> _TASK OBJECTIVE_:
Below are some records. Copy every line in them that holds "所有设置".

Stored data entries
+--

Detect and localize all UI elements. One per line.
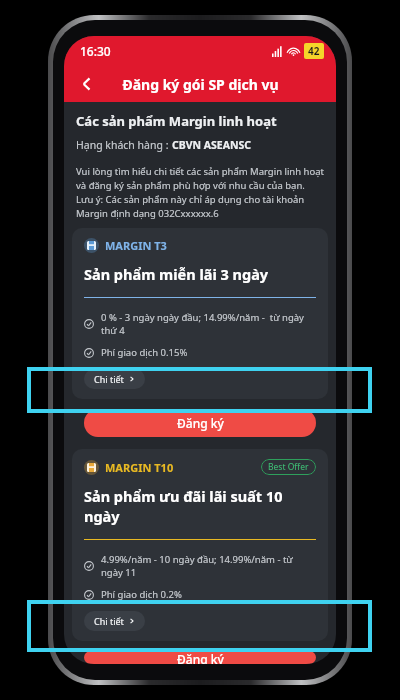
- staticText: 0 % - 3 ngày ngày đầu; 14.99%/năm - từ n…: [101, 311, 316, 337]
- button[interactable]: Chi tiết: [84, 611, 145, 631]
- button[interactable]: MARGIN T10: [72, 449, 328, 641]
- staticText: Phí giao dịch 0.2%: [101, 588, 182, 601]
- staticText: Best Offer: [268, 461, 309, 473]
- staticText: MARGIN T10: [105, 460, 174, 475]
- staticText: Đăng ký: [177, 651, 224, 664]
- button[interactable]: MARGIN T3: [72, 228, 328, 399]
- staticText: Vui lòng tìm hiểu chi tiết các sản phẩm …: [76, 165, 324, 220]
- staticText: 16:30: [80, 43, 111, 59]
- staticText: Đăng ký gói SP dịch vụ: [122, 75, 279, 94]
- staticText: 4.99%/năm - 10 ngày đầu; 14.99%/năm - từ…: [101, 553, 316, 579]
- staticText: Chi tiết: [94, 615, 124, 627]
- staticText: MARGIN T3: [105, 238, 167, 253]
- button[interactable]: Back: [70, 67, 104, 101]
- button[interactable]: Đăng ký: [84, 651, 316, 664]
- button[interactable]: Chi tiết: [84, 369, 145, 389]
- staticText: Đăng ký: [177, 415, 224, 431]
- staticText: Các sản phẩm Margin linh hoạt: [76, 112, 277, 130]
- staticText: Phí giao dịch 0.15%: [101, 346, 188, 359]
- staticText: Chi tiết: [94, 373, 124, 385]
- staticText: Sản phẩm ưu đãi lãi suất 10 ngày: [84, 486, 316, 526]
- staticText: 42: [308, 44, 320, 58]
- staticText: CBVN ASEANSC: [172, 138, 252, 152]
- staticText: Hạng khách hàng :: [76, 138, 172, 152]
- button[interactable]: Đăng ký: [84, 409, 316, 437]
- staticText: Sản phẩm miễn lãi 3 ngày: [84, 264, 269, 284]
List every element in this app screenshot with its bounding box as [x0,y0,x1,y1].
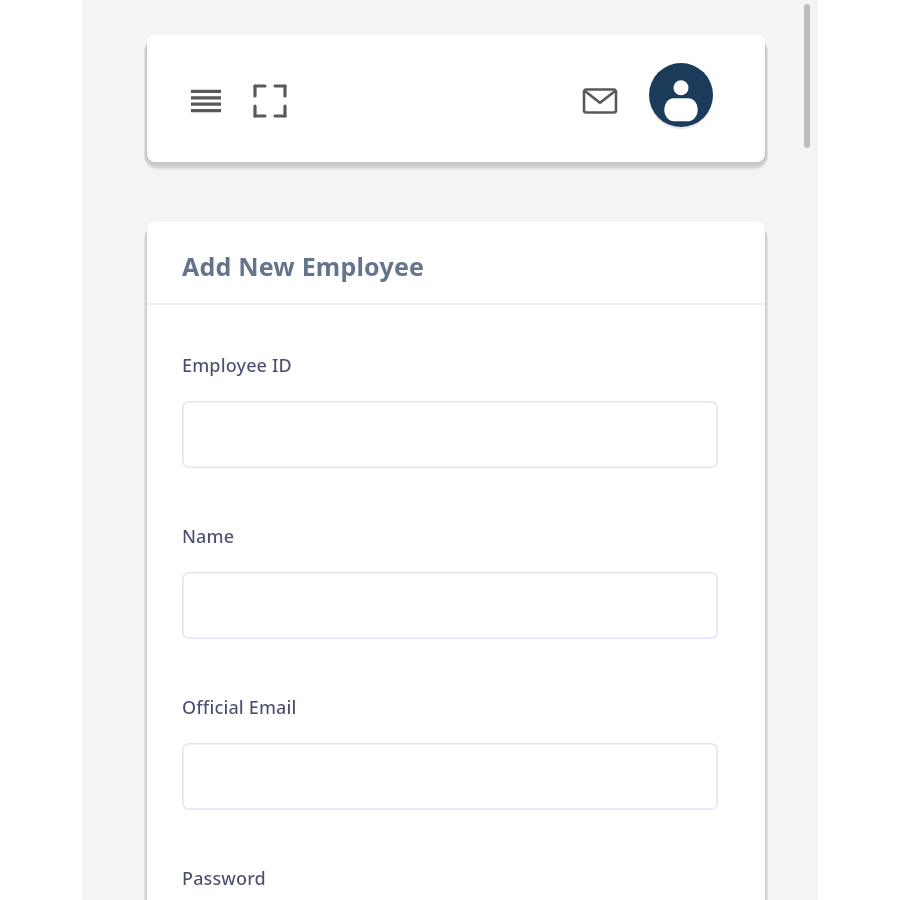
staticText: Name [182,524,235,549]
staticText: Add New Employee [182,249,425,283]
button[interactable]: Fullscreen [248,79,292,123]
button[interactable] [182,743,718,810]
button[interactable] [182,572,718,639]
button[interactable]: Profile [649,63,713,127]
staticText: Employee ID [182,353,292,378]
button[interactable]: Messages [578,79,622,123]
staticText: Official Email [182,695,297,720]
button[interactable]: Menu [184,79,228,123]
button[interactable] [182,401,718,468]
staticText: Password [182,866,266,891]
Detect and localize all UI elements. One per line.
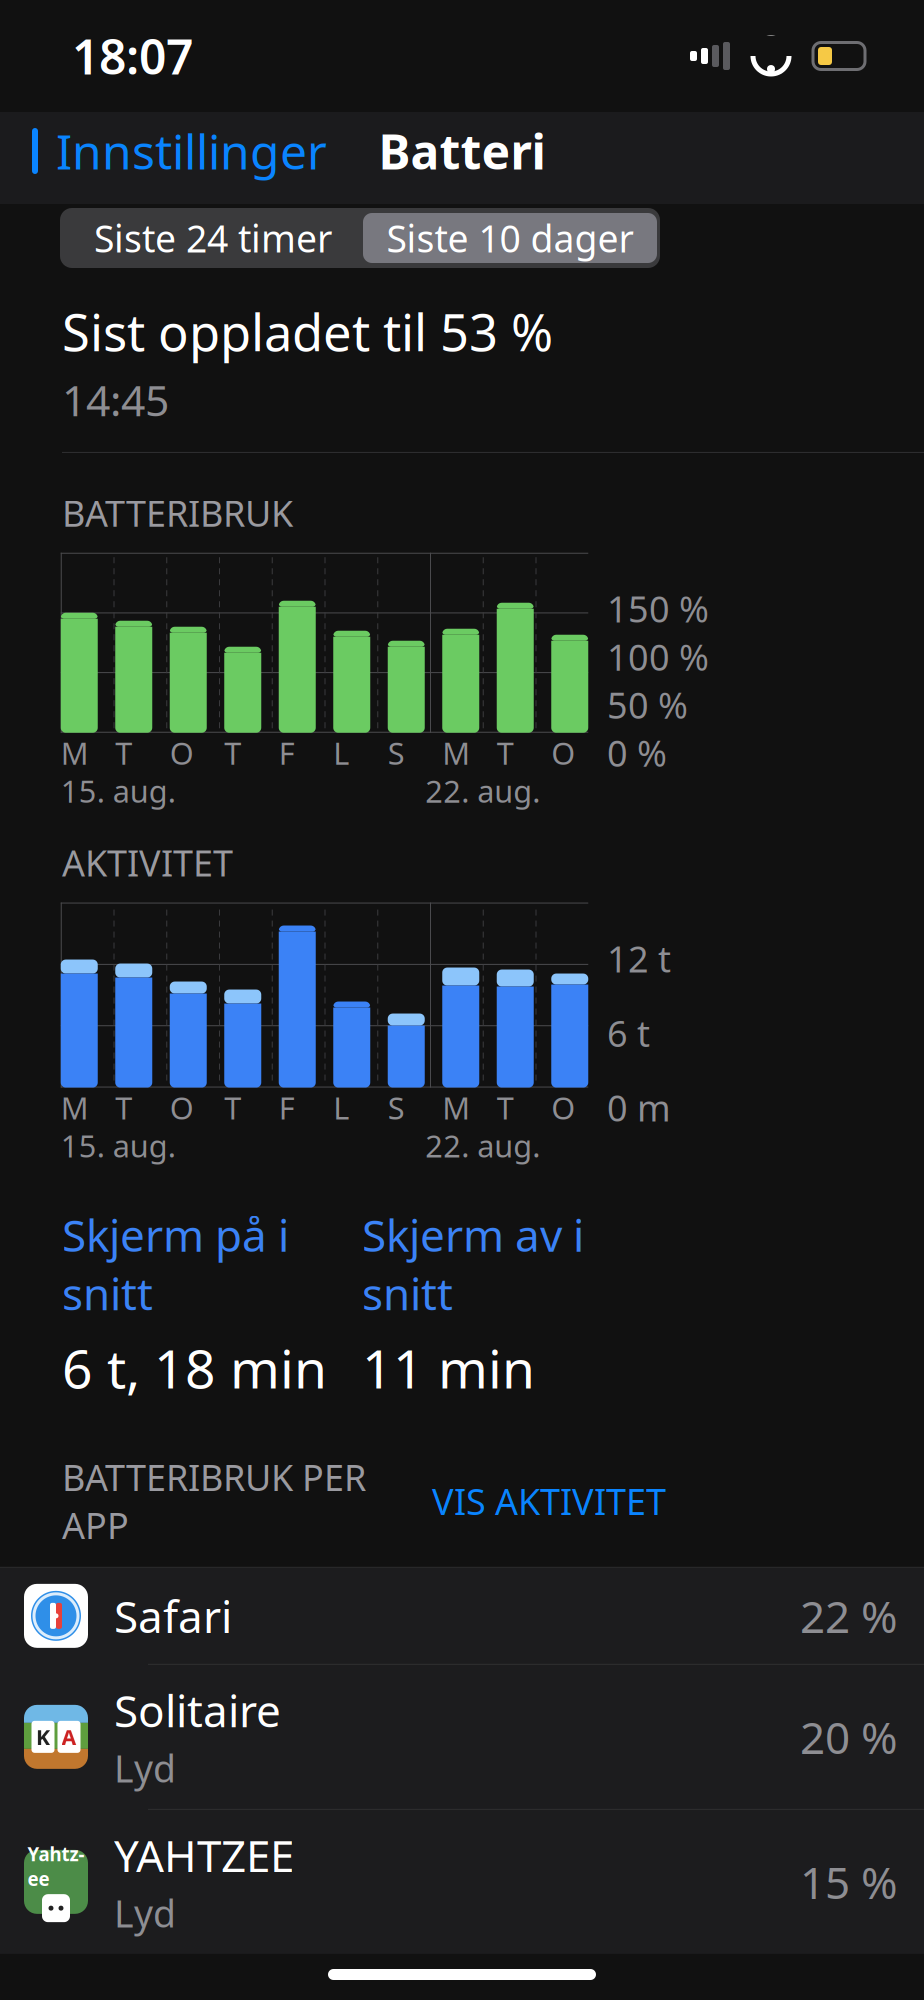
staticText: O (551, 1087, 575, 1128)
staticText: Batteri (378, 119, 546, 183)
staticText: 150 % (607, 585, 709, 633)
staticText: M (442, 1087, 470, 1128)
staticText: Yahtzee (28, 1842, 84, 1891)
staticText: F (279, 1087, 295, 1128)
staticText: 6 t, 18 min (62, 1332, 327, 1403)
staticText: Sist oppladet til 53 % (62, 298, 553, 365)
button[interactable]: Yahtzee (0, 1810, 924, 1954)
staticText: 6 t (607, 1009, 650, 1057)
staticText: 100 % (607, 633, 709, 681)
staticText: YAHTZEE (114, 1826, 294, 1884)
button[interactable]: Skjerm på i snitt (62, 1206, 362, 1403)
button[interactable]: Siste 24 timer (60, 208, 660, 268)
staticText: Skjerm på i snitt (62, 1206, 289, 1322)
staticText: Siste 10 dager (386, 213, 634, 263)
staticText: Skjerm av i snitt (362, 1206, 584, 1322)
staticText: 22. aug. (425, 770, 540, 811)
staticText: BATTERIBRUK PER APP (62, 1453, 366, 1549)
staticText: Safari (114, 1587, 232, 1645)
staticText: 14:45 (62, 371, 169, 428)
staticText: 20 % (800, 1708, 898, 1766)
staticText: 22. aug. (425, 1125, 540, 1166)
staticText: 0 % (607, 729, 667, 777)
staticText: T (115, 732, 132, 773)
staticText: T (115, 1087, 132, 1128)
staticText: BATTERIBRUK (62, 489, 293, 537)
staticText: 15 % (800, 1853, 898, 1911)
staticText: O (170, 732, 194, 773)
staticText: A (62, 1723, 76, 1751)
staticText: 18:07 (72, 24, 193, 88)
staticText: S (388, 1087, 405, 1128)
staticText: L (333, 1087, 349, 1128)
staticText: F (279, 732, 295, 773)
staticText: O (170, 1087, 194, 1128)
staticText: L (333, 732, 349, 773)
staticText: Innstillinger (56, 119, 327, 183)
staticText: Siste 24 timer (94, 213, 332, 263)
staticText: M (61, 732, 89, 773)
staticText: S (388, 732, 405, 773)
staticText: O (551, 732, 575, 773)
staticText: Solitaire (114, 1681, 281, 1739)
staticText: 15. aug. (61, 1125, 176, 1166)
staticText: 50 % (607, 681, 688, 729)
staticText: 11 min (362, 1332, 535, 1403)
staticText: 0 m (607, 1084, 671, 1132)
staticText: T (497, 1087, 514, 1128)
staticText: 15. aug. (61, 770, 176, 811)
staticText: T (224, 732, 241, 773)
staticText: AKTIVITET (62, 839, 233, 887)
staticText: VIS AKTIVITET (432, 1477, 666, 1525)
staticText: T (497, 732, 514, 773)
staticText: T (224, 1087, 241, 1128)
staticText: K (36, 1723, 50, 1751)
button[interactable]: Skjerm av i snitt (362, 1206, 662, 1403)
staticText: Lyd (114, 1743, 176, 1793)
staticText: Lyd (114, 1888, 176, 1938)
staticText: M (442, 732, 470, 773)
button[interactable]: K (0, 1665, 924, 1809)
staticText: M (61, 1087, 89, 1128)
staticText: 22 % (800, 1587, 898, 1645)
button[interactable]: Safari (0, 1568, 924, 1664)
button[interactable]: VIS AKTIVITET (432, 1471, 666, 1531)
staticText: 12 t (607, 935, 671, 982)
button[interactable]: Innstillinger (0, 111, 327, 191)
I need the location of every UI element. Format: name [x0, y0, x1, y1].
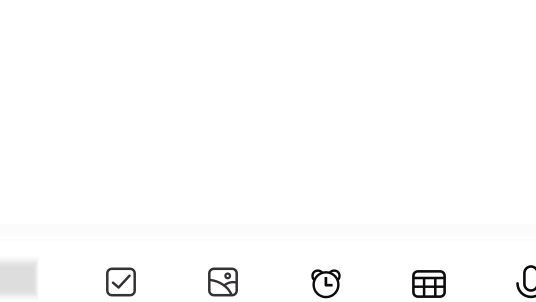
button[interactable]: Photo: [201, 260, 245, 302]
button[interactable]: Dictate: [505, 258, 536, 302]
button[interactable]: Checklist: [99, 260, 143, 302]
button[interactable]: Alarm: [303, 260, 349, 302]
button[interactable]: Table: [406, 262, 452, 302]
button[interactable]: Format: [0, 254, 40, 302]
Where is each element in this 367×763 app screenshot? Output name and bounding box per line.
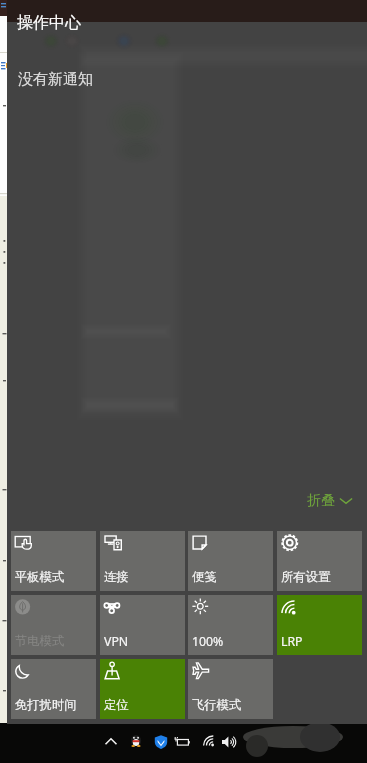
- staticText: 飞行模式: [192, 697, 242, 712]
- staticText: 操作中心: [17, 13, 81, 33]
- staticText: LRP: [281, 633, 303, 650]
- button[interactable]: 100%: [188, 595, 273, 655]
- button[interactable]: battery: [173, 732, 193, 752]
- button[interactable]: 便笺: [188, 531, 273, 591]
- button[interactable]: qq: [126, 732, 146, 752]
- button[interactable]: chevron: [101, 732, 121, 752]
- staticText: VPN: [104, 633, 129, 650]
- staticText: 便笺: [192, 569, 217, 584]
- staticText: 所有设置: [281, 569, 331, 584]
- staticText: 100%: [192, 633, 224, 650]
- button[interactable]: 所有设置: [277, 531, 362, 591]
- staticText: 免打扰时间: [15, 697, 77, 712]
- button[interactable]: wifi: [199, 732, 219, 752]
- button[interactable]: speaker: [219, 732, 239, 752]
- button[interactable]: shield: [151, 732, 171, 752]
- button[interactable]: 连接: [100, 531, 185, 591]
- staticText: 定位: [104, 697, 129, 712]
- button[interactable]: 折叠: [307, 492, 352, 510]
- staticText: 节电模式: [15, 633, 65, 648]
- button[interactable]: 节电模式: [11, 595, 96, 655]
- button[interactable]: 定位: [100, 659, 185, 719]
- button[interactable]: 平板模式: [11, 531, 96, 591]
- button[interactable]: LRP: [277, 595, 362, 655]
- button[interactable]: VPN: [100, 595, 185, 655]
- button[interactable]: 飞行模式: [188, 659, 273, 719]
- staticText: 平板模式: [15, 569, 65, 584]
- staticText: 折叠: [307, 492, 335, 510]
- staticText: 没有新通知: [18, 70, 93, 89]
- button[interactable]: 免打扰时间: [11, 659, 96, 719]
- staticText: 连接: [104, 569, 129, 584]
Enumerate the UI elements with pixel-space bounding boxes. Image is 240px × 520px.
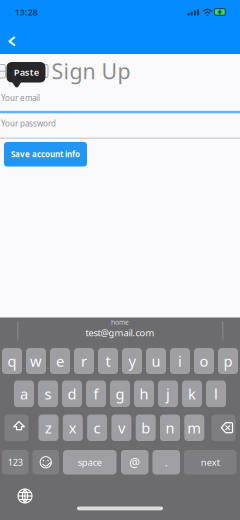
staticText: h xyxy=(140,384,148,404)
button[interactable]: t xyxy=(98,348,118,374)
staticText: . xyxy=(165,455,168,469)
button[interactable]: w xyxy=(26,348,46,374)
button[interactable]: n xyxy=(160,414,180,441)
staticText: 13:28 xyxy=(14,6,38,18)
staticText: e xyxy=(56,351,64,371)
staticText: Save account info xyxy=(11,149,80,160)
staticText: c xyxy=(94,418,101,438)
button[interactable]: x xyxy=(63,414,83,441)
button[interactable]: j xyxy=(158,380,178,407)
button[interactable]: f xyxy=(86,380,106,407)
button[interactable]: @ xyxy=(121,450,148,474)
button[interactable]: Next keyboard xyxy=(15,486,35,506)
button[interactable]: k xyxy=(182,380,202,407)
button[interactable]: d xyxy=(62,380,82,407)
staticText: w xyxy=(30,351,42,371)
staticText: r xyxy=(81,351,87,371)
staticText: p xyxy=(224,351,232,371)
staticText: u xyxy=(152,351,160,371)
button[interactable]: z xyxy=(38,414,58,441)
button[interactable]: i xyxy=(170,348,190,374)
button[interactable]: Your email xyxy=(0,92,240,113)
staticText: n xyxy=(166,418,174,438)
staticText: m xyxy=(187,418,201,438)
staticText: Paste xyxy=(14,66,39,78)
staticText: l xyxy=(214,384,218,404)
button[interactable]: b xyxy=(136,414,156,441)
button[interactable]: l xyxy=(206,380,226,407)
staticText: a xyxy=(20,384,28,404)
staticText: @ xyxy=(129,454,140,470)
button[interactable]: Emoji xyxy=(32,450,59,474)
button[interactable]: 123 xyxy=(2,450,28,474)
staticText: b xyxy=(141,418,150,438)
button[interactable]: o xyxy=(194,348,214,374)
staticText: o xyxy=(200,351,208,371)
staticText: y xyxy=(128,351,136,371)
button[interactable]: q xyxy=(2,348,22,374)
button[interactable]: . xyxy=(152,450,180,474)
button[interactable]: home xyxy=(20,317,220,339)
staticText: t xyxy=(106,351,110,371)
staticText: s xyxy=(44,384,52,404)
button[interactable]: p xyxy=(218,348,238,374)
button[interactable]: g xyxy=(110,380,130,407)
staticText: test@gmail.com xyxy=(86,326,154,339)
button[interactable]: h xyxy=(134,380,154,407)
button[interactable]: r xyxy=(74,348,94,374)
button[interactable]: Paste xyxy=(0,0,240,520)
staticText: g xyxy=(116,384,124,404)
staticText: f xyxy=(94,384,98,404)
button[interactable]: Your password xyxy=(0,117,240,139)
staticText: x xyxy=(69,418,77,438)
button[interactable]: c xyxy=(87,414,107,441)
button[interactable]: a xyxy=(14,380,34,407)
staticText: Sign Up xyxy=(52,57,130,85)
staticText: j xyxy=(166,384,170,404)
staticText: Your password xyxy=(1,118,56,129)
staticText: d xyxy=(68,384,76,404)
button[interactable]: Save account info xyxy=(4,142,87,166)
button[interactable]: e xyxy=(50,348,70,374)
staticText: v xyxy=(118,418,125,438)
staticText: q xyxy=(8,351,16,371)
button[interactable]: u xyxy=(146,348,166,374)
button[interactable]: Back xyxy=(0,33,22,49)
button[interactable]: m xyxy=(184,414,204,441)
button[interactable]: Shift xyxy=(4,414,28,441)
button[interactable]: space xyxy=(63,450,116,474)
staticText: space xyxy=(78,456,102,468)
button[interactable]: y xyxy=(122,348,142,374)
staticText: z xyxy=(45,418,52,438)
staticText: Your email xyxy=(1,92,40,103)
staticText: next xyxy=(201,456,220,468)
button[interactable]: v xyxy=(111,414,131,441)
button[interactable]: Delete xyxy=(212,414,236,441)
staticText: home xyxy=(111,318,129,327)
button[interactable]: s xyxy=(38,380,58,407)
staticText: 123 xyxy=(8,456,23,468)
staticText: i xyxy=(178,351,182,371)
staticText: k xyxy=(188,384,196,404)
button[interactable]: next xyxy=(184,450,236,474)
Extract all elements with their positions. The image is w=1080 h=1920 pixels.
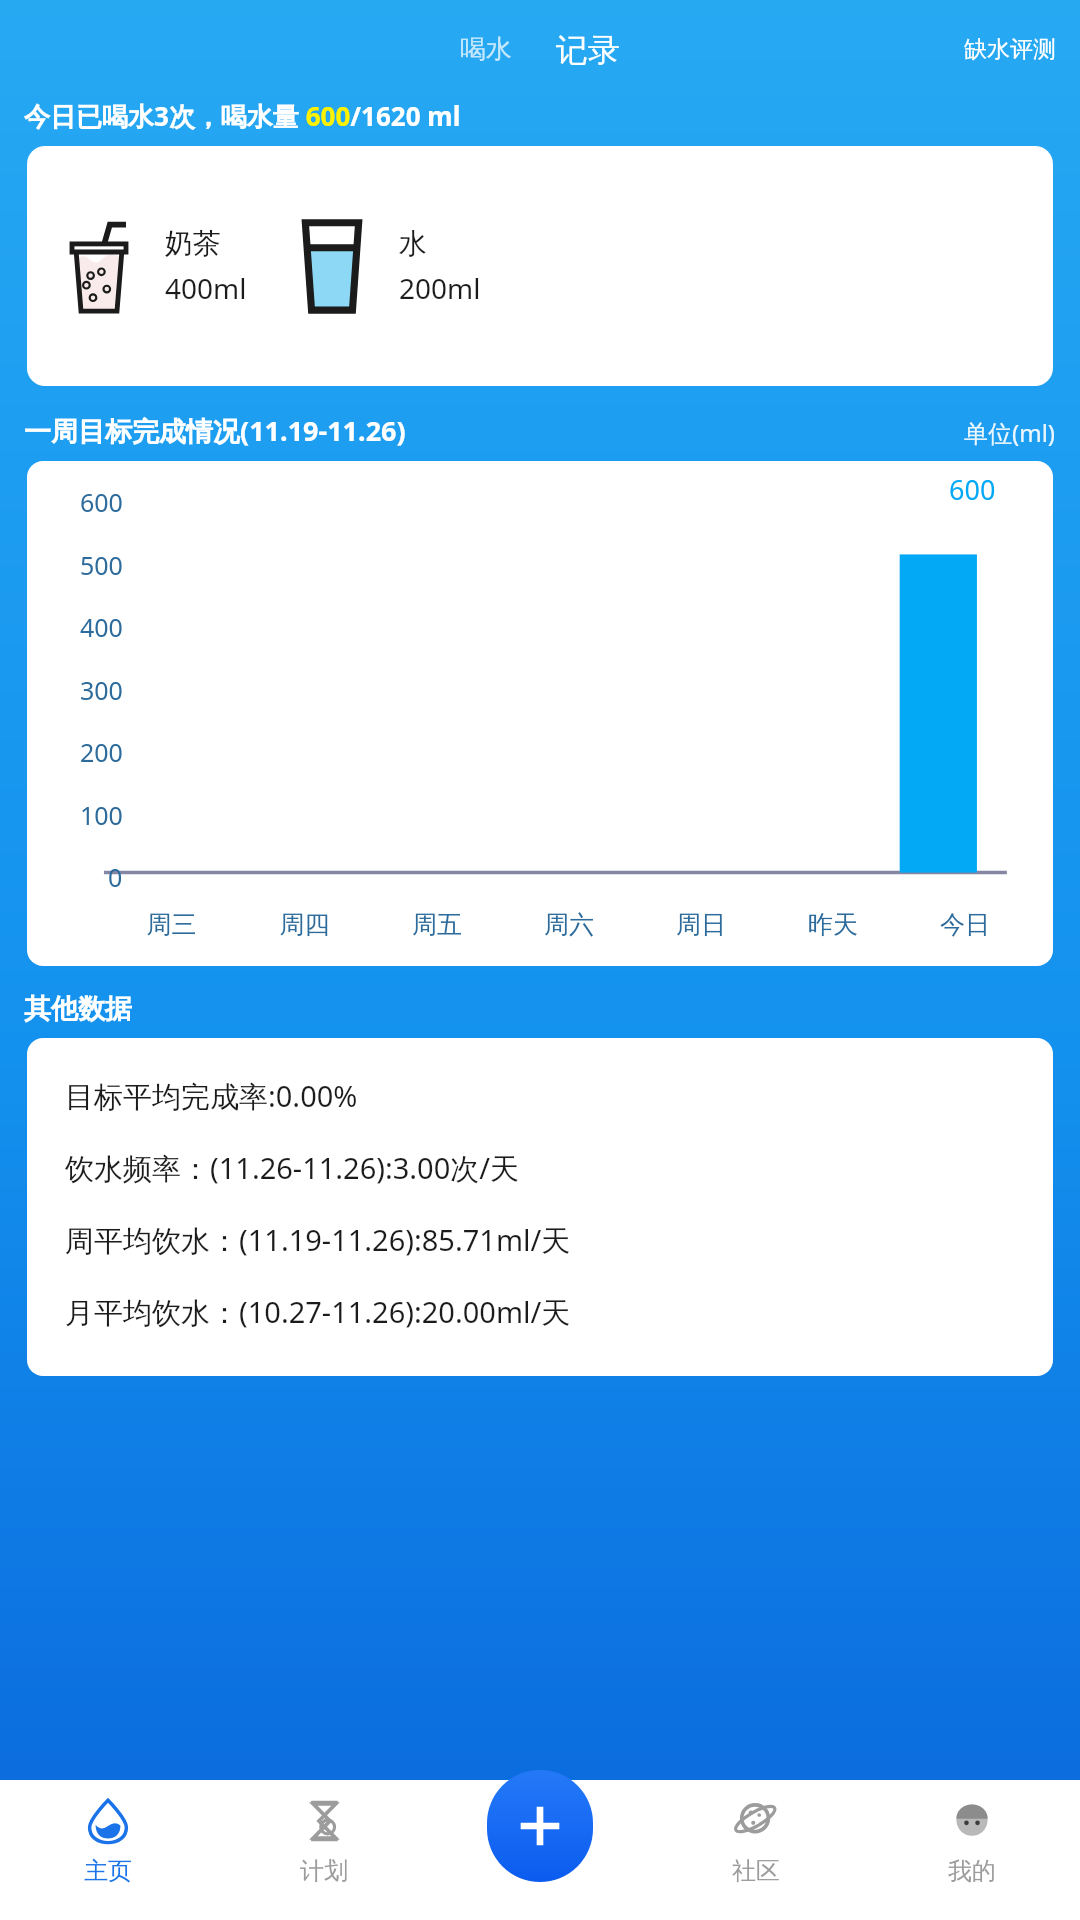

+--

> _SOLUTION TO THIS EXERCISE_:
- staticText: 所有设置: [281, 569, 331, 584]
- button[interactable]: 所有设置: [277, 531, 362, 591]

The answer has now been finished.